[[ Working data open ]]
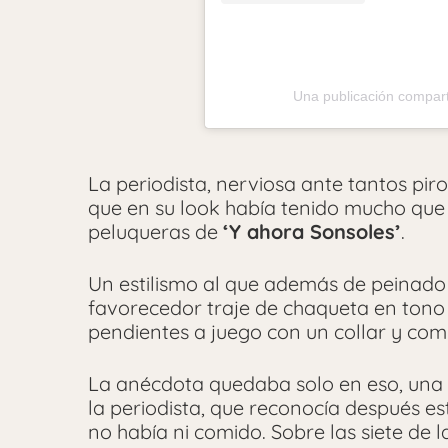
Una publicación compar
La periodista, nerviosa ante tantos pi
que en su look había tenido mucho que
peluqueras de
‘Y ahora Sonsoles’
.
Un estilismo al que además de peinado
favorecedor traje de chaqueta en tono
pendientes a juego con un collar y co
La anécdota quedaba solo en eso, una 
la periodista, que reconocía después est
no había ni comido. Sobre las siete de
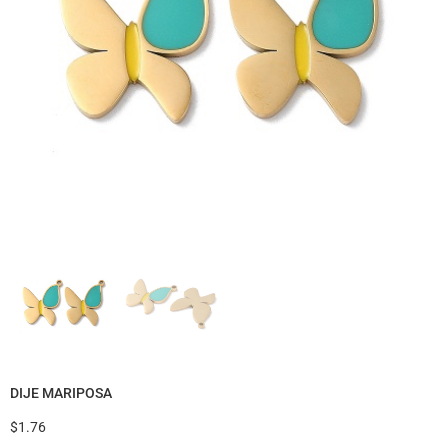
DIJE MARIPOSA
$
1.76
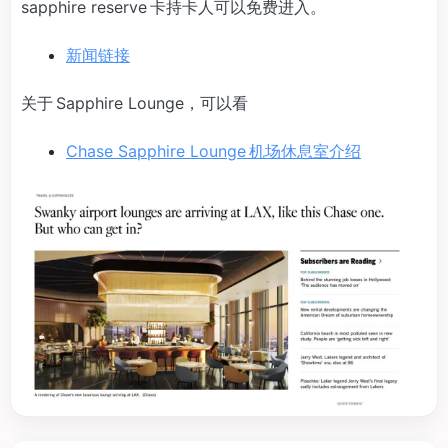
sapphire reserve 卡持卡人可以免费进入。
新闻链接
关于 Sapphire Lounge，可以看
Chase Sapphire Lounge 机场休息室介绍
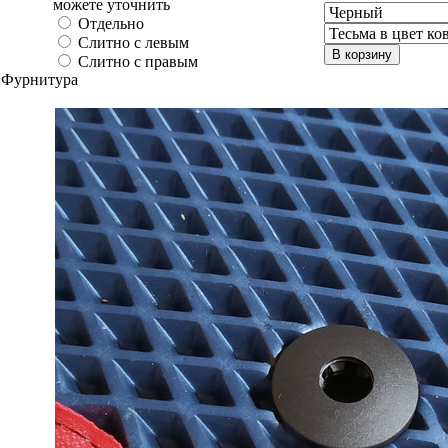
можете уточнить
Отдельно
Слитно с левым
В корзину
Слитно с правым
Фурнитура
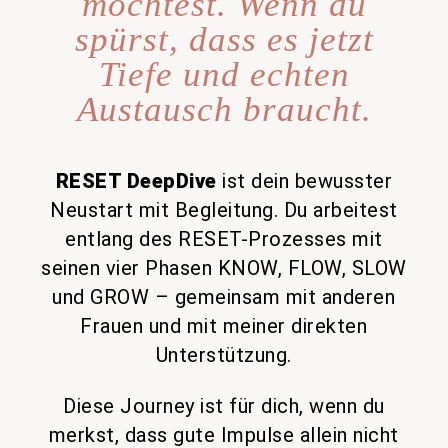
möchtest. Wenn du
spürst, dass es jetzt
Tiefe und echten
Austausch braucht.
RESET DeepDive
ist dein bewusster
Neustart mit Begleitung. Du arbeitest
entlang des RESET-Prozesses mit
seinen vier Phasen KNOW, FLOW, SLOW
und GROW – gemeinsam mit anderen
Frauen und mit meiner direkten
Unterstützung.
Diese Journey ist für dich, wenn du
merkst, dass gute Impulse allein nicht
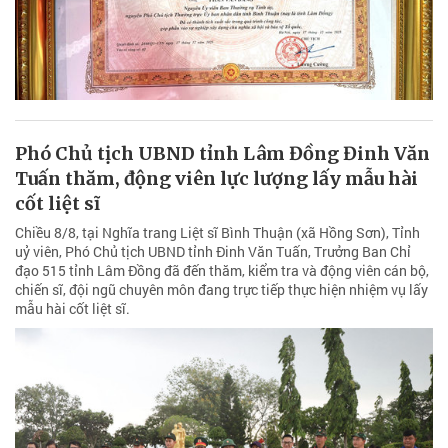
Phó Chủ tịch UBND tỉnh Lâm Đồng Đinh Văn
Tuấn thăm, động viên lực lượng lấy mẫu hài
cốt liệt sĩ
Chiều 8/8, tại Nghĩa trang Liệt sĩ Bình Thuận (xã Hồng Sơn), Tỉnh
uỷ viên, Phó Chủ tịch UBND tỉnh Đinh Văn Tuấn, Trưởng Ban Chỉ
đạo 515 tỉnh Lâm Đồng đã đến thăm, kiểm tra và động viên cán bộ,
chiến sĩ, đội ngũ chuyên môn đang trực tiếp thực hiện nhiệm vụ lấy
mẫu hài cốt liệt sĩ.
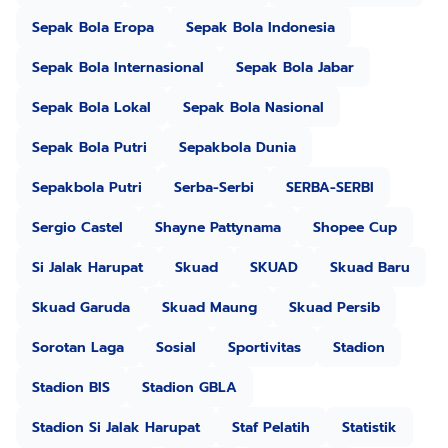
Sepak Bola Eropa
Sepak Bola Indonesia
Sepak Bola Internasional
Sepak Bola Jabar
Sepak Bola Lokal
Sepak Bola Nasional
Sepak Bola Putri
Sepakbola Dunia
Sepakbola Putri
Serba-Serbi
SERBA-SERBI
Sergio Castel
Shayne Pattynama
Shopee Cup
Si Jalak Harupat
Skuad
SKUAD
Skuad Baru
Skuad Garuda
Skuad Maung
Skuad Persib
Sorotan Laga
Sosial
Sportivitas
Stadion
Stadion BIS
Stadion GBLA
Stadion Si Jalak Harupat
Staf Pelatih
Statistik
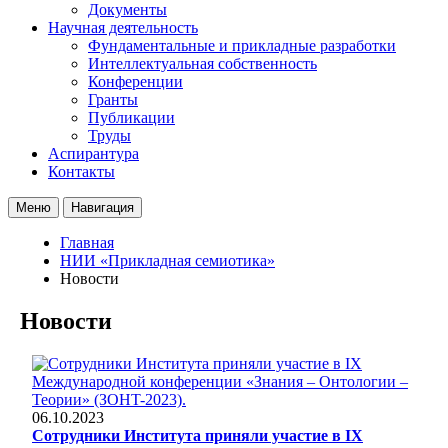
Документы
Научная деятельность
Фундаментальные и прикладные разработки
Интеллектуальная собственность
Конференции
Гранты
Публикации
Труды
Аспирантура
Контакты
Меню
Навигация
Главная
НИИ «Прикладная семиотика»
Новости
Новости
06.10.2023
Сотрудники Института приняли участие в IX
[[ Working data closed ]]
# [Work instructions]
Search the data above for the word "Harupat", then gather each line in which it appears.

# [Exercise result]
Si Jalak Harupat
Stadion Si Jalak Harupat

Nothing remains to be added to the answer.